In the 1800s, quilting bees became a social event for women. When a woman left for points west, many times she would never see her friends or family again. Sometimes a group of women would assemble and make a friendship quilt for the woman who was leaving to remember them by. Often, a single woman was accompanying the pioneers west, and her friends and family would make a quilt for her hope chest so that when she was married, she and her new husband would have the quilt.
In the new home, quilts could be used to hang at window openings or within the cabin for privacy. The quilts also provided a bit of home in a strange land. Sometimes, women would send letters with bits of material from a dress they'd made and these would be made into quilt blocks, then into quilts.

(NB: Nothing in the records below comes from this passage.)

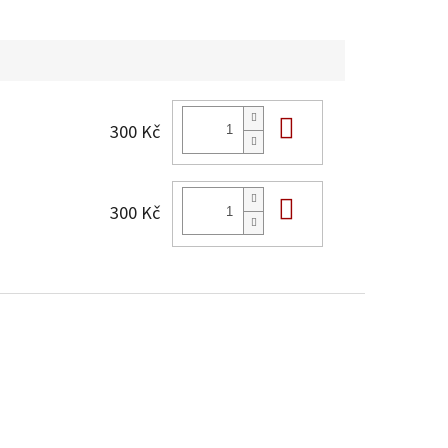
Do košíku
300 Kč
Do košíku
300 Kč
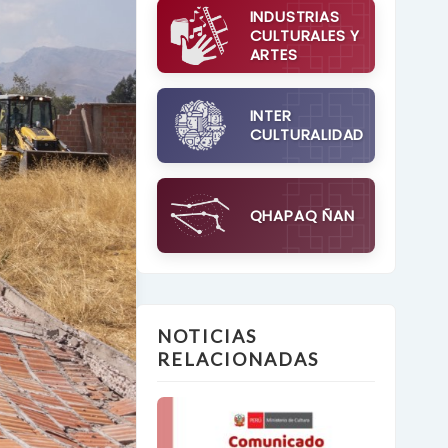
INDUSTRIAS
CULTURALES Y
ARTES
INTER
CULTURALIDAD
QHAPAQ ÑAN
NOTICIAS
RELACIONADAS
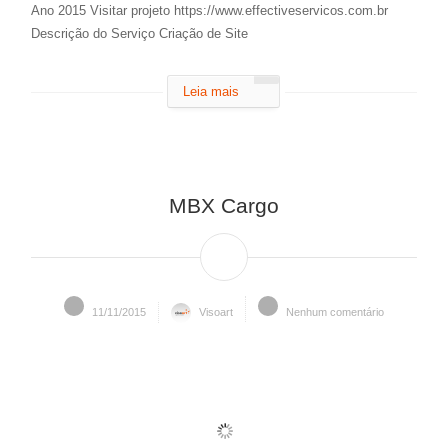
Ano 2015 Visitar projeto https://www.effectiveservicos.com.br
Descrição do Serviço Criação de Site
Leia mais
MBX Cargo
11/11/2015
Visoart
Nenhum comentário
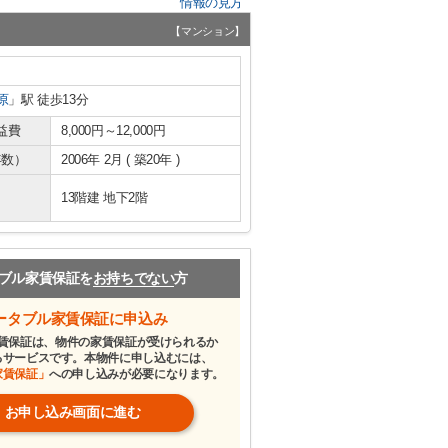
情報の見方
【マンション】
原
」駅 徒歩13分
益費
8,000円～12,000円
年数）
2006年 2月 ( 築20年 )
13階建 地下2階
ブル家賃保証を
お持ちでない
方
ータブル家賃保証に申込み
賃保証は、物件の家賃保証が受けられるか
るサービスです。本物件に申し込むには、
家賃保証」
への申し込みが必要になります。
お申し込み画面に進む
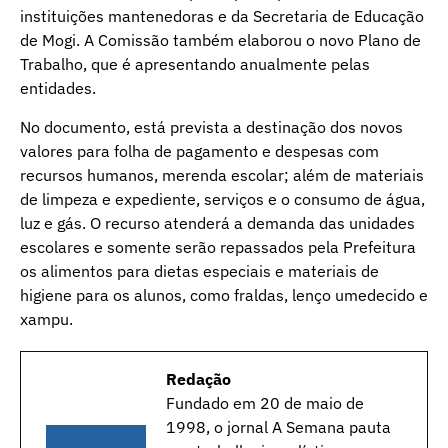
instituições mantenedoras e da Secretaria de Educação
de Mogi. A Comissão também elaborou o novo Plano de
Trabalho, que é apresentando anualmente pelas
entidades.
No documento, está prevista a destinação dos novos
valores para folha de pagamento e despesas com
recursos humanos, merenda escolar; além de materiais
de limpeza e expediente, serviços e o consumo de água,
luz e gás. O recurso atenderá a demanda das unidades
escolares e somente serão repassados pela Prefeitura
os alimentos para dietas especiais e materiais de
higiene para os alunos, como fraldas, lenço umedecido e
xampu.
Redação
Fundado em 20 de maio de
1998, o jornal A Semana pauta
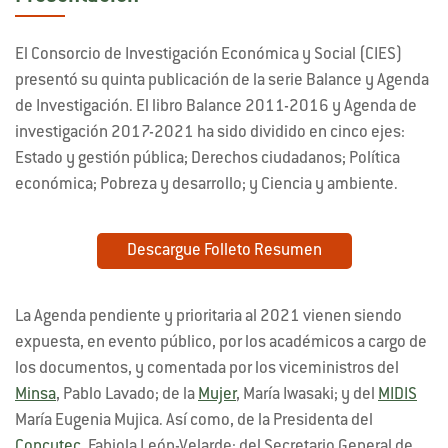
El Consorcio de Investigación Económica y Social (CIES)
presentó su quinta publicación de la serie Balance y Agenda
de Investigación. El libro Balance 2011-2016 y Agenda de
investigación 2017-2021 ha sido dividido en cinco ejes:
Estado y gestión pública; Derechos ciudadanos; Política
económica; Pobreza y desarrollo; y Ciencia y ambiente.
Descargue Folleto Resumen
La Agenda pendiente y prioritaria al 2021 vienen siendo
expuesta, en evento público, por los académicos a cargo de
los documentos, y comentada por los viceministros del
Minsa
, Pablo Lavado; de la
Mujer
, María Iwasaki; y del
MIDIS
María Eugenia Mujica. Así como, de la Presidenta del
Concytec
, Fabiola León-Velarde; del Secretario General de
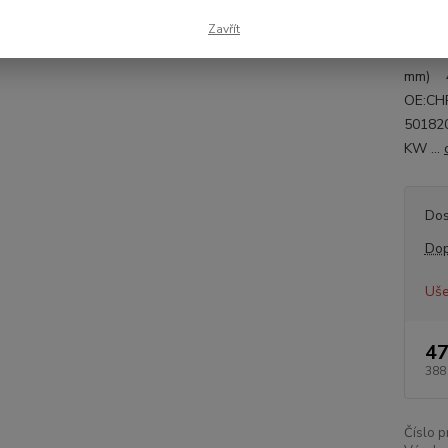
Inform
Zavřít
strana
mm) 42
OE:C
50182
KW ...
Dos
Dop
Uše
47
388
Číslo p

In the new homesteads, winters were long. Women would often assemble quilt blocks over the winter and then, in the spring when the weather warmed up, meet and assemble the quilts together. These events were big social occasions. Often, only expert women would gather to quilt something for a specific occasion, such as a birth or a wedding. But usually, all women were welcome to participate in the quilting bee. The women had a chance to catch up and laugh. The husbands had a chance to socialize and the children could play. At the end of the day, the women would break to make dinner and frequently the bee was followed by a dance.
Many of these quilts did not survive. The main reason is that these quilts were meant to be used. They simply wore out. Conditions were harsh in the new homesteads. Dust, floods, fires, all destroyed quilts. But many of them were handed down and still remain cherished heirlooms in families today.